Empowering Families: A  Deterant to Child Trafficking

Family reunited after learning that their 2 yr. old daughter had been referred for international adoption without their permission.

It is the disturbing reality of poverty that some grow richer by exploiting the poorest members of society for personal gain. Although the poor have little in the form of possessions, their labor, bodies, and children remain sought after commodities. Factors including extreme poverty, lack of employment, inadequate access to education, political instability and armed conflict all impact a community’s ability to protect its most vulnerable citizens from the many forms of human trafficking.

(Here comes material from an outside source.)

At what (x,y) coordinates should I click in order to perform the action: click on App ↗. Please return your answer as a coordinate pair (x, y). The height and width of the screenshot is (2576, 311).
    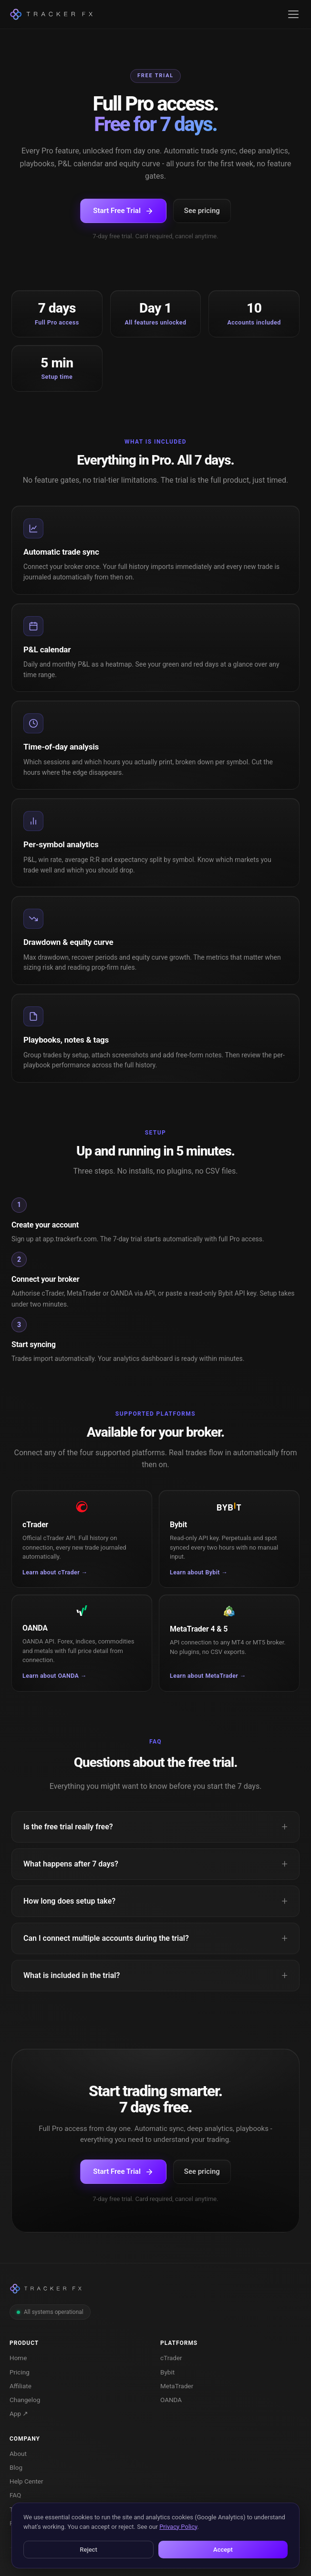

Child traffickers are not easily identifiable; they insert themselves into communities by gaining the trust of local leadership and families struggling to meet their children’s most basic needs. They promise educational sponsorship and employment opportunities, assuring families and community members that their children will be well cared for. The attraction and promise of a perceived higher standard of living for their children is often sufficient motivation for many families to relinquish them to virtual strangers. In many cases, parents are led to believe that host families have been located for their children, and are encouraged to relinquish them so that they may attend boarding schools or move into sponsored homes that are capable of meeting the children’s needs. Sadly, many of these children are trafficked for the purposes of servitude, the sex trade, and even international adoption.

FPA collaborates and actively works with communities that have fallen victim to this type of exploitation, as we believe that family preservation through community empowerment is the most effective way to combat these abusive practices. Our program is currently working within a rural community that relinquished many of its children to what they believed was a sponsorship program hosted by a US adoption agency. A local Ugandan (a facilitator for this agency) convinced a number of families, including the local parish pastor, to relinquish their children to him for what he convinced them was a long term “educational sponsorship” program.

To many in this rural community, the facilitator’s offer to bring their children to live and study kilometres away was seen as a humanitarian effort, as it is not uncommon for children to attend local boarding schools with funding from sponsored programs; however, this perceived act of kindness was anything but altruistic. Paperwork, including the children’s birth certificates, death certificates of family members, and relinquishment letters were forged during this time, effectively rendering these children “orphans” by international standards and approved for international adoption by Ugandan law. These birth families, facing the challenges of day-to-day survival and trusting in the good intentions of a fellow Ugandan, gave their children to an individual who was ultimately willing to exploit their vulnerabilities for personal gain. Had this adoption agency been successful in their endeavor to place these children with waiting families outside of Uganda, they would have  effectively severed the relationships, histories and futures to be shared,  between these children and their loving families.

At the Family Preservation Alliance, we believe that the most effective way to combat this and any form of child trafficking is to address the root of the problem – the intense poverty and the struggle to meet the most basic survival needs – a reality faced by many families every day. By providing access to sustainable food supplies, clean water sources, safe shelters for families at greatest risk, and the opportunity to educate children locally, families (and communities) are able to focus on their own empowerment, both economic and social. Sustainable access to these necessities ensures family members are not spending countless hours searching for foodstuffs, water or shelter, and their children are not walking up to 5 miles to and from school each day, leaving them susceptible to not only nature’s elements but abuse at the hands of unscrupulous individuals. Empowering and strengthening families ultimately improves the quality of life for the entire community, leaving it less vulnerable to the exploitation of individuals willing to pillage the community’s most precious resource – its children.